Marcus Neto: The more that you can kind of spin multiple plates at the same time, in food service is certainly an excellent place to get that lesson.

Shellie Teague: Right.

Marcus Neto: So, now how did you... You talked about going into Denny Manufacturing, but normally I ask about how did you start your business? But, now you're working with Sabrina, so you didn't necessarily start, but you have some experiences there. Do you remember the first time that you made a sale as a marketing person where you were like, "Okay, maybe there's something to this."?

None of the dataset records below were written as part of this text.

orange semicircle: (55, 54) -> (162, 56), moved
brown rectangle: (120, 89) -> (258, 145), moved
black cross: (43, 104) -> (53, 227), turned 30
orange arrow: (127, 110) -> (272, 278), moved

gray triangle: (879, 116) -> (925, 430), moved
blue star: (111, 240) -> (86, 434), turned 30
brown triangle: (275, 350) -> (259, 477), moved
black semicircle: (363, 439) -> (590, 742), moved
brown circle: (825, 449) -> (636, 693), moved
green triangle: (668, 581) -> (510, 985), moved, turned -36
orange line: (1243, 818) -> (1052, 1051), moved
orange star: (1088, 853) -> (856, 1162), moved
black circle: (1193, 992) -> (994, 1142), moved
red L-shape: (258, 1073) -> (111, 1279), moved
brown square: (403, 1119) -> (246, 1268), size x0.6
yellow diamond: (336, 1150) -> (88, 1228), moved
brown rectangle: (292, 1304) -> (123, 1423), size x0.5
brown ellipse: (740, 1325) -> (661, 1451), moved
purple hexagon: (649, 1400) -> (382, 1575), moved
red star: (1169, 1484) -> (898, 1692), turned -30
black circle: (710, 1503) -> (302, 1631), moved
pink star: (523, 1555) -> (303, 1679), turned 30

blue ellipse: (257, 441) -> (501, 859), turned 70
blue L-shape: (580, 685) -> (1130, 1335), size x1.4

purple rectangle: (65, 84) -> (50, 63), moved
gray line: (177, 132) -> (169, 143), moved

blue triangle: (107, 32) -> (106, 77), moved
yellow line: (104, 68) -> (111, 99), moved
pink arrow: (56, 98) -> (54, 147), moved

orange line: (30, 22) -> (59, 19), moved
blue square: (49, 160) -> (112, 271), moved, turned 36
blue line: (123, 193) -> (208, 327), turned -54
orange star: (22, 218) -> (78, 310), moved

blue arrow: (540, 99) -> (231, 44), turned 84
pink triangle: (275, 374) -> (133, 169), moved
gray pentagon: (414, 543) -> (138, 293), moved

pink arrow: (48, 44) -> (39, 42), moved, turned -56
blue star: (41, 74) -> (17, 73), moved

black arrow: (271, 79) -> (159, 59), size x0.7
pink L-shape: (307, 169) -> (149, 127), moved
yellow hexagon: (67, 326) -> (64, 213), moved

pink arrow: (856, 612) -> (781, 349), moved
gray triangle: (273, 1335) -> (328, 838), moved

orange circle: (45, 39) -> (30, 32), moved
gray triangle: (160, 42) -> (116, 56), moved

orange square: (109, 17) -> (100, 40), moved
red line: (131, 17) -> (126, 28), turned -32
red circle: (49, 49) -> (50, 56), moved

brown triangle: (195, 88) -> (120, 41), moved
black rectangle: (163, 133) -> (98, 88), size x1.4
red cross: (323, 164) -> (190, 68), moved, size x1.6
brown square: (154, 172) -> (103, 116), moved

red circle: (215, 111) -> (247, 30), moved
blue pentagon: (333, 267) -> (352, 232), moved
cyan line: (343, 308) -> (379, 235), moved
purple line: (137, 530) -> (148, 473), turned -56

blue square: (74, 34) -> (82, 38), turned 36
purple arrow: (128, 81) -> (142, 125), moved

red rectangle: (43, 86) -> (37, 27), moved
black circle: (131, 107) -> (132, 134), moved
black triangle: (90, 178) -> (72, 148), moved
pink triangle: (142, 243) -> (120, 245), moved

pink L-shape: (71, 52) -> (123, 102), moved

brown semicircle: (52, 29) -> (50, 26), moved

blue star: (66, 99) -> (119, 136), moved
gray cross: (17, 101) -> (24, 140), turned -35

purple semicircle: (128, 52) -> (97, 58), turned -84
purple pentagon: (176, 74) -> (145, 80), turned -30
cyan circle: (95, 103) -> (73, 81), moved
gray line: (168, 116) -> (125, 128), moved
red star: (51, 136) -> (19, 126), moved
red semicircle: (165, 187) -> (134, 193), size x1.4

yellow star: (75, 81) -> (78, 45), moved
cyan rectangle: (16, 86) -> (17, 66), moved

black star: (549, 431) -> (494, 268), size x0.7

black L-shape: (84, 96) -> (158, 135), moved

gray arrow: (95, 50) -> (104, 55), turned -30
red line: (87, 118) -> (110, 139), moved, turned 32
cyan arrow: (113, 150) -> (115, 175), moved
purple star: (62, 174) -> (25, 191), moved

Shellie Teague: Yeah, I have, I'm trying to remember who-

Marcus Neto: Well maybe not a sale, but the first time that a customer or client gave you feedback and you were like-

Shellie Teague: Right.

Marcus Neto: Yeah.

Shellie Teague: A local school is actually, I manage their social media, and we met at a friend's party or something and it just came up. "What do you do?" "Oh, I think we need some help." And they've been the best client. I've had them from the beginning. Even when I've had other jobs, I've still been able to do that job on the side, and they're the easiest client to ever work with. Everything I do works for them and they work really well with me. They definitely boosted my confidence in that way because when you're starting out on your own I think we're just our harshest critics and when you're not getting feedback, at least personally, when I'm not getting feedback, I just go negative.

Marcus Neto: You assume the worst. Yeah.

Shellie Teague: Exactly. I'm working on that, trying to not be so hard on myself, but they definitely showed me that I could do it, that this works, and starting out is so hard. It's really the worst, starting out, because just for so many different reasons.

Marcus Neto: Well, there's so many different things that you need to take care of and oftentimes you feel like you have to do them all. I think as you are in business for any period of time, you start to realize that not all the things have to be done.

Shellie Teague: Yes.

Marcus Neto: And so, you start to realize that, "Okay, well I don't have to do this, this and this, but these other things I do, but I can hand them off to somebody else." Or whatever. So it gets a little bit easier.

Marcus Neto: But now if you were talking to someone that wanted to get started in running their own business, what's the one bit of wisdom that you would impart to them?

Shellie Teague: To establish relationships with other people in the industry, because yes, we all have competitors, but I think there's a lot more community than there is competition and I wouldn't have been able to do it without the relationships that I made.

Shellie Teague: I'm a member, actually President currently of the Public Relations Council Mobile chapter, and that organization I joined immediately, and I found out about it while I was still at South. And early on I reached out to a few of the people that were in PRCA and just asked them to coffee. Not for anything, not for business, but really because I just knew I wanted to get to know these people, and that turned into clients in a very organic way. I didn't ask for them to pass along my name. I didn't-

Marcus Neto: Yeah, that's cool.

Shellie Teague: Push it along, and I want to send business to the people that I like and that are my friends, and it really made a huge difference. Even people that were quote "competitors", we would send each other business because there were just some things that weren't my forte.

Marcus Neto: Right.

Shellie Teague: I don't do PR for just everybody because some things are just too specific and it requires too much... Well it's really just not a good use of the client's time and money for me to learn about the industry when there's somebody great that I know who does a good job of that.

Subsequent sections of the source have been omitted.